And the words on his album kept going over and over in my head and it just kind of woke me up. I got to see him shortly thereafter; he came to San Francisco and was being booed offstage. You know, you can sing sex, drugs, rock ‘n’ roll, death and angst, but sing about God and people are starting to throw tomatoes.

I sent him a very supportive and encouraging letter saying, “look, I was there the day they tried to boo you off the stage in Newport when you went electric. They’re not there yet, they’re just a little in shock. But hang in there, because what you wrote really ministered to me.” And I told him the little story and he was very heartened about that so we shared a lot around that time…he was very encouraging.

That was the beginning of my awakening. And so I said, “well, what should I do now, now that I’ve woken up and received the holy spirit?” And he said (here she switches to a Bob Dylan impersonation), “you gotta read the bible.” And I went, “no, not the bible! I can’t get through it.” And he said, “no, if you read it, it will reveal itself to you.”

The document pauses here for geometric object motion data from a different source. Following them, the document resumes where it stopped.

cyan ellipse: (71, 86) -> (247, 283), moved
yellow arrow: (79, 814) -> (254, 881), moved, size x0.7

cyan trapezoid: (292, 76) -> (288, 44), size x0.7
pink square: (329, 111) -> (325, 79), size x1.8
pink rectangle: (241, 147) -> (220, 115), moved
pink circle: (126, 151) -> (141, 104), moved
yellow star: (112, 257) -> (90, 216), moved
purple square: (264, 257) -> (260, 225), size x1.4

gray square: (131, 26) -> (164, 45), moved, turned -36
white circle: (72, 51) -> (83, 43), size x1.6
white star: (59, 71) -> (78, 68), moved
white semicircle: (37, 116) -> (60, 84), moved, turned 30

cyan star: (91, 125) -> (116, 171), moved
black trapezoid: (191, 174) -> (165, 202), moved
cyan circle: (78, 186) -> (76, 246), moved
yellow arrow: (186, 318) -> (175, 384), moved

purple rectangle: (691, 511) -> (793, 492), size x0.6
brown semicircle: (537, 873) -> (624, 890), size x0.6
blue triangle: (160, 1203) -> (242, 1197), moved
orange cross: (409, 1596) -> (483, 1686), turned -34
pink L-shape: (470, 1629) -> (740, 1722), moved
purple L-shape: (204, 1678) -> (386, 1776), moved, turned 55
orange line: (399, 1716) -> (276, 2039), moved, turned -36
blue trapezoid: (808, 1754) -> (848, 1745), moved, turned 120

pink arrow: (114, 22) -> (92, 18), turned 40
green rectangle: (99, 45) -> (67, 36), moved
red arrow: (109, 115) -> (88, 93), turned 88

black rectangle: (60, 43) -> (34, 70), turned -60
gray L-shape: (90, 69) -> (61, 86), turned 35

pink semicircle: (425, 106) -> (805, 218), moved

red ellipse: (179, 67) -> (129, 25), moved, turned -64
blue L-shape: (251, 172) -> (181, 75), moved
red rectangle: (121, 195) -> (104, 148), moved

And he was right about that. I plodded along with that for a couple of years when I saw this book [Original Blessing] — it really opened the layers of the onion that are still unfolding. I saw that the construct of official Christiandom was really rigid. I was able to absorb the spiritual power of the message without all the dogma.

***

As Maria finished her last words, she rose from her chair indicating the end of the interview and the beginning of lunch. We thanked her and all walked down the stairs to the hotel’s buffet table.